The business secretary, Kwasi Kwarteng, is expected to lead the virtual meeting on Monday to address fears that the winter energy crisis may escalate after new price highs across Europe last week.
Stephen Fitzpatrick, chief executive of energy supplier Ovo, told the BBC there had been “nowhere near enough urgency” from the government, even as soaring wholesale costs threatened “an enormous crisis for 2022”.
Gas prices surged last week to 450p a therm, around nine times higher than a year ago, surpassing the record high set in October this year as supplies from Russia slowed despite rising demand to beat the winter cold.
“We’ve seen this energy crisis unfold now for the last three months and we’ve watched as energy prices have spiked, fallen back, and spiked again,” Fitzpatrick said.
“We’ve had more than 30 bankruptcies in the sector, we’ve had millions of customers forced to change supplier. The cost to the consumer has already been more than £4bn.”
He added: “We haven’t seen any action from the government or from the regulator. There’s an acceptance that there’s a problem, but nowhere near enough urgency to find a solution.”
Nigel Pocklington, the chief executive of supplier Good Energy, told investors last week that “no one in the industry is immune” to the surge in market prices, and called on the government to “support the industry at large in navigating these short-term challenges to protect bill-payers and those that serve them”.
“This is a national crisis,” Pocklington said. “Wholesale gas and power prices have increased to unprecedented levels over the last three weeks, creating an extremely difficult operating environment for every business in the industry.”
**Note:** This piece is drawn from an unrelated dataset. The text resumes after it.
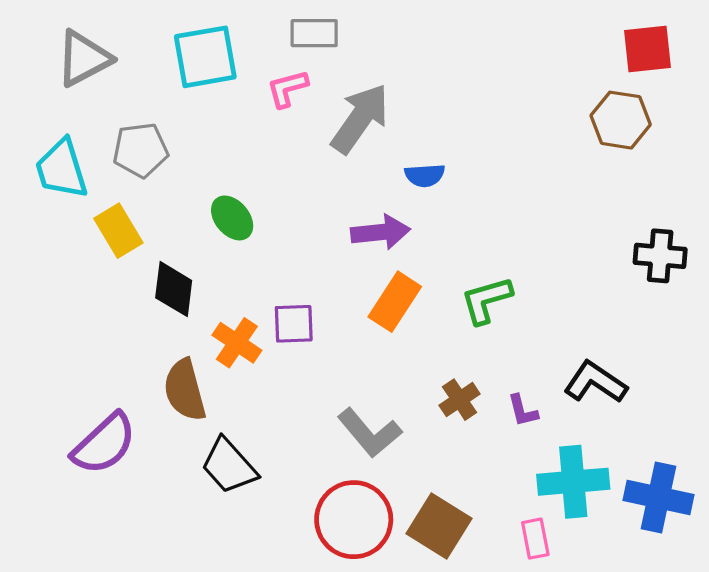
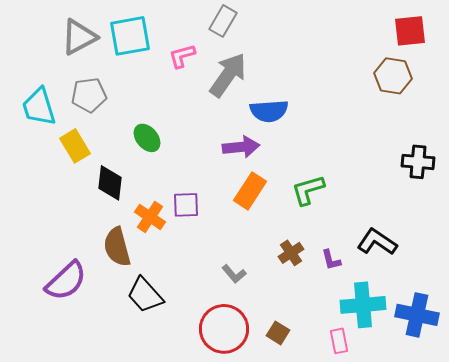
gray rectangle: (314, 33) -> (223, 21), moved, turned -60
gray triangle: (84, 58) -> (79, 37), moved
blue semicircle: (425, 175) -> (269, 111), size x1.5
gray L-shape: (370, 433) -> (234, 274), size x0.6
brown square: (439, 526) -> (278, 333), size x0.6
Energy bosses are expected to call for the government to offer help to hard-hit households by cutting VAT from bills, and moving green support levies into general taxation. They are also expected to discuss new ways to manage the cost of energy company failures, which has affected millions of households since September.
The government also faces growing calls from opposition parties to take action against the energy crisis, which has caused the steepest ever winter bill hike in October and is likely to lead to even larger increases in April when the regulator is due to reset its energy price cap.
The Liberal-Democrats have calculated that households are likely to pay a total of £100m more for their gas and electricity between Christmas and the new year compared with last year.